His amendment was passed by voice vote just before midnight on Wednesday and shortly before the House Agriculture Committee approved the farm bill after a 13-hour markup.

But animal rights activists, besides being furious about the effect on hens, warn that the King amendment, as worded, could also affect local laws relating to worker rights and the environment.

“It’s hard to overstate how sweeping and far-reaching the King amendment is,” said Wayne Pacelle, the head of the Humane Society. “I think lawmakers on the committee had no benefit of preparation for the surprise offering.”

Pacelle said the amendment was poorly crafted and could have the effect of stopping states from regulating products sold only within those states.

The wording of the amendment forbids states to “impose a standard or condition on the production or manufacture of any agricultural product sold or offered for sale in interstate commerce” if “such production or manufacture occurs in another state.”

Pacelle said that the wording could be taken to mean that if eggs are produced in Iowa, then California cannot require California egg producers to use larger cages.

“This as written would nullify thousands of local laws,” he told The Hill.

The real effect of the amendment could be to blow up a carefully negotiated détente between the Humane Society and the main egg lobbying group — the United Egg Producers — that would have phased in larger cages over 18 years under federal law.

Last year, they agreed on a compromise bill, since sponsored by Rep. Kurt Schrader (D-Ore.),that would overturn the California egg law while setting up a federal standard.

That standalone bill faced a setback when Senate leadership decided not to consider it as a floor amendment to the farm bill.

Pacelle said there will be an attempt to add it to the House farm bill if it comes to the floor.

“The California law had the effect of bringing the United Egg Producers to the bargaining table,” he said.  

He said that UEP was not happy with the King effort since it undermines the compromise they have agreed to. UEP’s spokeswoman did not respond to a request for comment.

The standalone egg bill was opposed by a coalition of farm lobbyists, including the American Farm Bureau, which worries it will create a precedent for other industries.

The National Pork Producers Council, meanwhile, gave King’s efforts a thumbs up, saying it will put a stop to state-level interference in interstate commerce that could eventually hobble the wider meat industry.

“It is kind of amazing that you have to have a law say that states can’t do this. We already have a Constitution that says that,” Pork Council spokesman Dave Warner said on Friday.  

He said his group did not take an official position on the amendment since it was filed late in the process. He confirmed that his group is leading the effort against the standalone egg bill and would “vigorously” fight any floor amendment to add it to the farm bill.

“Farmers know best how to take care of their animals,” Warner said.

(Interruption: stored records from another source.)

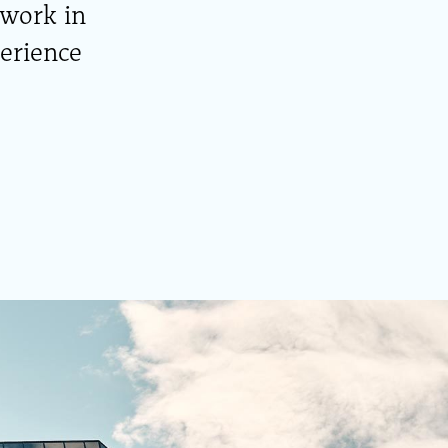
 work in
perience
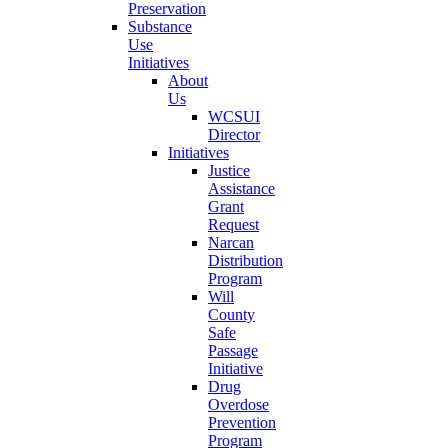
Preservation
Substance
Use
Initiatives
About
Us
WCSUI
Director
Initiatives
Justice
Assistance
Grant
Request
Narcan
Distribution
Program
Will
County
Safe
Passage
Initiative
Drug
Overdose
Prevention
Program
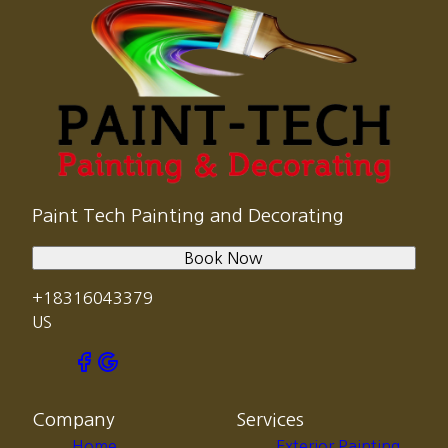
Paint Tech Painting and Decorating
Book Now
+18316043379
US
Company
Services
Home
Exterior Painting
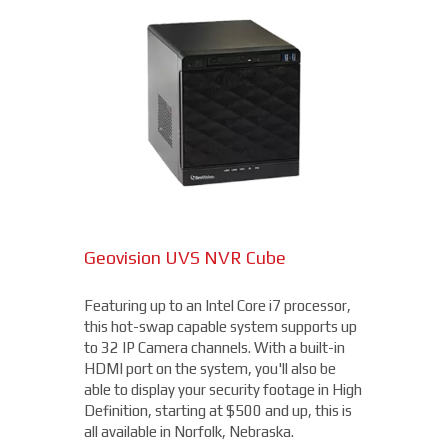
DAHUA TURRET CAMERA
2.4MP Long Range Bullet Camera
4MP Camera with 32x Optical
Geovision UVS NVR Cube
Zoom
Available at 2MP, 4MP, and 5MP
(depending on the cabling and DVR
available), this long range camera features
Featuring up to an Intel Core i7 processor,
Capable of recording 4MP / Quad HD
a 5-50mm motorized varifocal lens. Rated
this hot-swap capable system supports up
1440p video footage at up to 60 frames
IP66 to be dust tight and resistant to
to 32 IP Camera channels. With a built-in
per second (fps), this camera is more than
damage from the elements, this camera is
HDMI port on the system, you'll also be
capable of getting you the details you need.
ideal to use for parking lots, entrances, and
able to display your security footage in High
With an OptimizedIR with a range of up to
exits, all for $175 and up!
Definition, starting at $500 and up, this is
262ft, you'll not only be able to read license
all available in Norfolk, Nebraska.
plates, but you'll clearly be able to make out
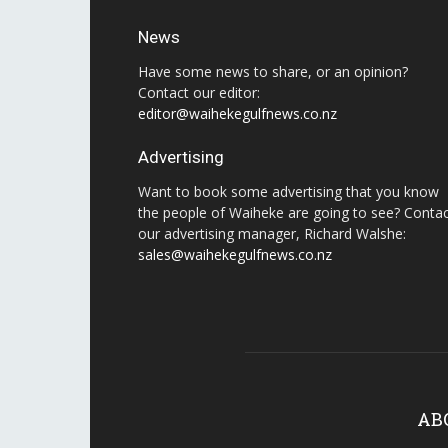
News
Have some news to share, or an opinion?
Contact our editor:
editor@waihekegulfnews.co.nz
Advertising
Want to book some advertising that you know
the people of Waiheke are going to see? Conta
our advertising manager, Richard Walshe:
sales@waihekegulfnews.co.nz
AB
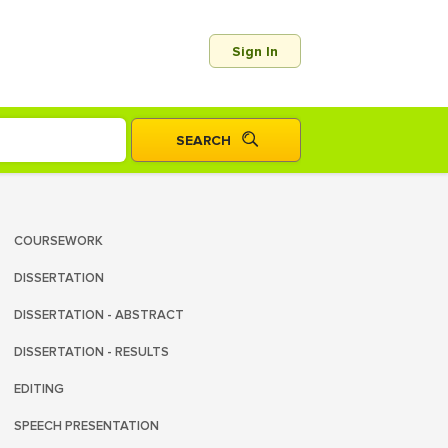
Sign In
COURSEWORK
DISSERTATION
DISSERTATION - ABSTRACT
DISSERTATION - RESULTS
EDITING
SPEECH PRESENTATION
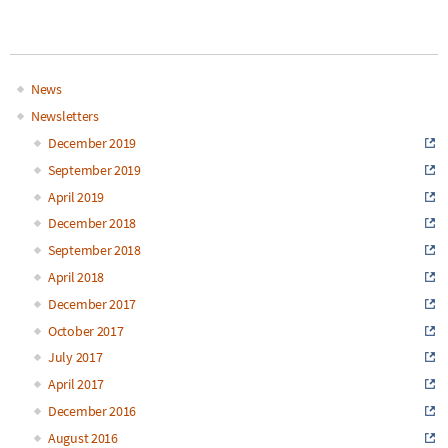
News
Main
Newsletters
December 2019
navigation
September 2019
April 2019
December 2018
September 2018
April 2018
December 2017
October 2017
July 2017
April 2017
December 2016
August 2016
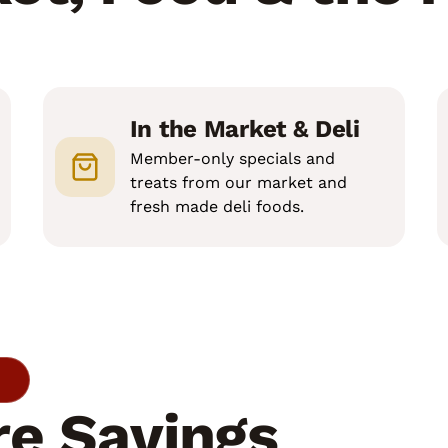
In the Market & Deli
Member-only specials and
treats from our market and
fresh made deli foods.
e Savings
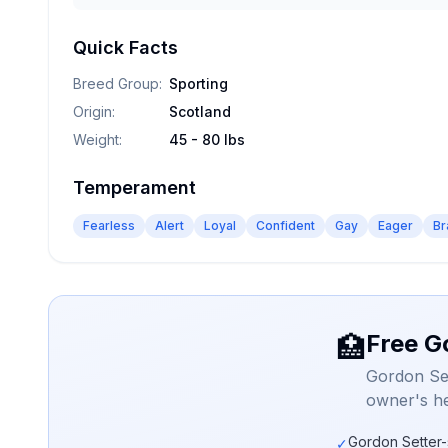
Quick Facts
Breed Group
:
Sporting
Origin
:
Scotland
Weight
:
45 - 80 lbs
Temperament
Fearless
Alert
Loyal
Confident
Gay
Eager
Br
Free G
🏥
Gordon Set
owner's he
Gordon Setter-
✓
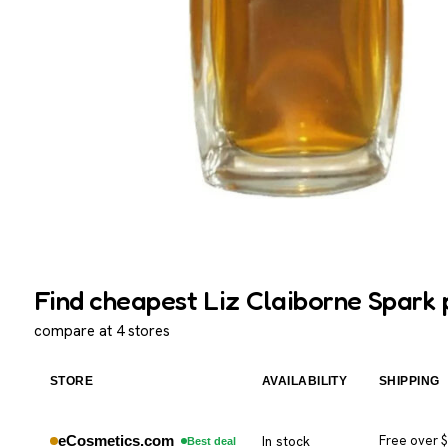
Find cheapest Liz Claiborne Spark 
compare at 4 stores
STORE
AVAILABILITY
SHIPPING
eCosmetics.com
In stock
Free over 
Best deal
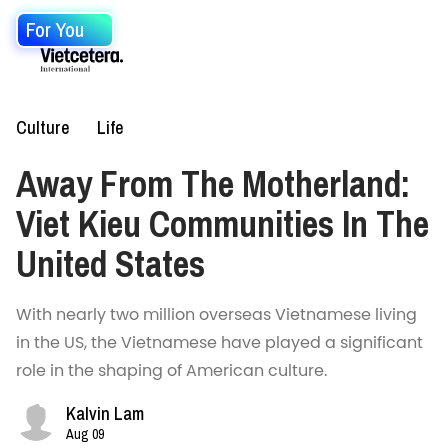
For You
Culture
Life
Away From The Motherland:
Viet Kieu Communities In The
United States
With nearly two million overseas Vietnamese living
in the US, the Vietnamese have played a significant
role in the shaping of American culture.
Kalvin Lam
Aug 09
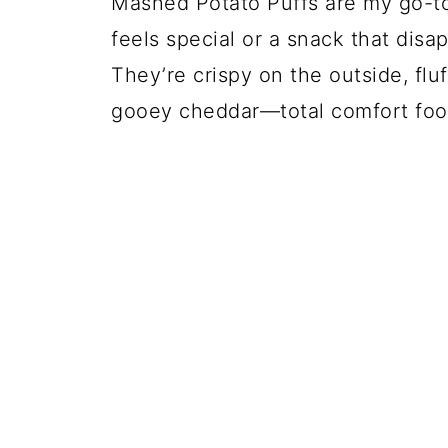
Mashed Potato Puffs are my go-to
feels special or a snack that disa
They’re crispy on the outside, flu
gooey cheddar—total comfort food 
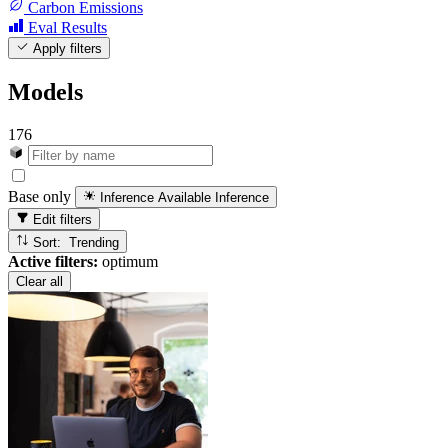
Carbon Emissions
Eval Results
Apply filters
Models
176
Base only
Inference Available
Inference
Edit filters
Sort: Trending
Active filters:
optimum
Clear all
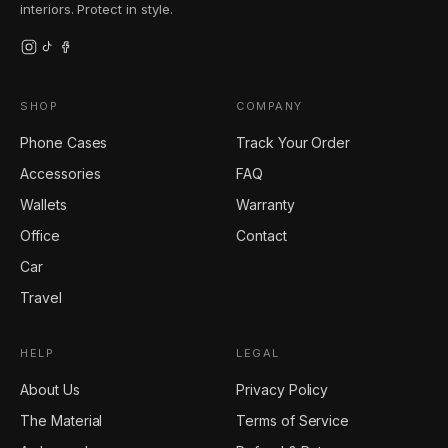
interiors. Protect in style.
SHOP
COMPANY
Phone Cases
Track Your Order
Accessories
FAQ
Wallets
Warranty
Office
Contact
Car
Travel
HELP
LEGAL
About Us
Privacy Policy
The Material
Terms of Service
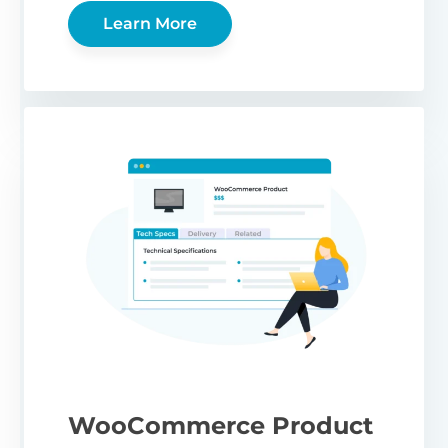
Learn More
WooCommerce Product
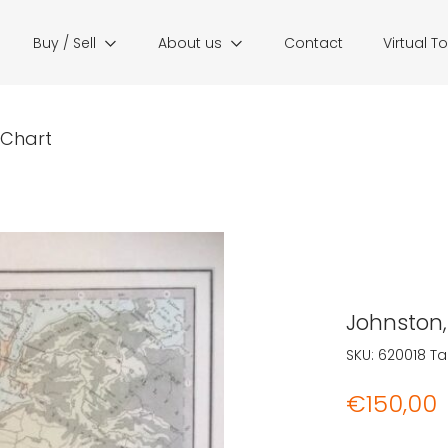
Buy / Sell
About us
Contact
Virtual T
r Chart
Johnston, 
SKU:
620018
Ta
€
150,00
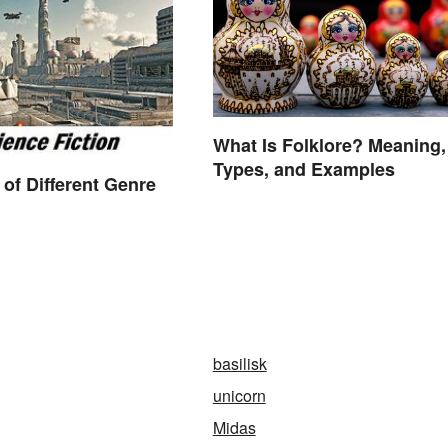
What Is Folklore? Meaning,
Types, and Examples
of Different Genre
basilisk
unicorn
Midas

The fate of the King amendment, like the rest of the farm bill, depends on whether House GOP leaders are willing to hold a floor vote on the legislation. House Speaker John Boehner (R-Ohio) and Majority Leader Eric Cantor (R-Va.) are not fans of the farm subsidy spending in the bill. With liberal Democrats opposing its food stamp cuts and the Tea Party opposed to its overall spending, it could be tough to pass.

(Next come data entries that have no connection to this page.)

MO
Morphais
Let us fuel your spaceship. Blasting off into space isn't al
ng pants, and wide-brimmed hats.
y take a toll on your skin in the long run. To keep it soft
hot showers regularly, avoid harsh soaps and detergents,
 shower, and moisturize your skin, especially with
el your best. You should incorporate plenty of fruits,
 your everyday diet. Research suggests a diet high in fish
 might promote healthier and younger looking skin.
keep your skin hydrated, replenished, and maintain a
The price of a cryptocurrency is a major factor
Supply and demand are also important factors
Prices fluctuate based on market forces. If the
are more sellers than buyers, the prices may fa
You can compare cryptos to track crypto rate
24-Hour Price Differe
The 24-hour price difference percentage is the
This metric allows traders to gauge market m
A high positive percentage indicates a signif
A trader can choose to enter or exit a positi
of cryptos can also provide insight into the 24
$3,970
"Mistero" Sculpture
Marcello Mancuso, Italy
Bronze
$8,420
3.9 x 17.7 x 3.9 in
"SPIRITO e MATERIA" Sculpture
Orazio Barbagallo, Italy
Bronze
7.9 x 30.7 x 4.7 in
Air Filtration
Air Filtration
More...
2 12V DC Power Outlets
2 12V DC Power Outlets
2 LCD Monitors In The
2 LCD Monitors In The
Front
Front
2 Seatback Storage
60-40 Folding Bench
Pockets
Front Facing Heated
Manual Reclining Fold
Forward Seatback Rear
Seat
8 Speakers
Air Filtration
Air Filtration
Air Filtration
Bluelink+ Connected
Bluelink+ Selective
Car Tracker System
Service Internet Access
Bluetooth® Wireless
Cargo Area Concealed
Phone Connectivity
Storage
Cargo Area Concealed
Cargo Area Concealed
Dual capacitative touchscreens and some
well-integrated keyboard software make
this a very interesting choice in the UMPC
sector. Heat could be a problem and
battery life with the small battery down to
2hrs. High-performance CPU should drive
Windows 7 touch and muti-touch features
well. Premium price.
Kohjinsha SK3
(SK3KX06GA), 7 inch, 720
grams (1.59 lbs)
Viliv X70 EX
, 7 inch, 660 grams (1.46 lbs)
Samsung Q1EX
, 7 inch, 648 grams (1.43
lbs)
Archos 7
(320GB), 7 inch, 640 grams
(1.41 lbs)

Scott Faber of the Environmental Working Group said that King’s amendment would likely not make it into law this year.

“It is really too early to tell what the future holds for the farm bill. And whether we will have a farm bill this year or not,” he said.  “I can’t imagine this provision surviving a conference with the Senate this year. But it could succeed if the Senate changes hands after the election.”

He said the King amendment could provoke a coalition of consumer groups, environmentalists and states’ rights advocates to kill the vulnerable farm bill.

Pacelle noted that when it comes to a farm bill conference, Senate Agriculture Chairwoman Debbie Stabenow (D-Mich.) is a co-sponsor of the Senate standalone egg bill, which is sponsored by Sen. Diane Feinstein (D-Calif.). He noted she has said she would try to work it into a farm bill during the negotiations.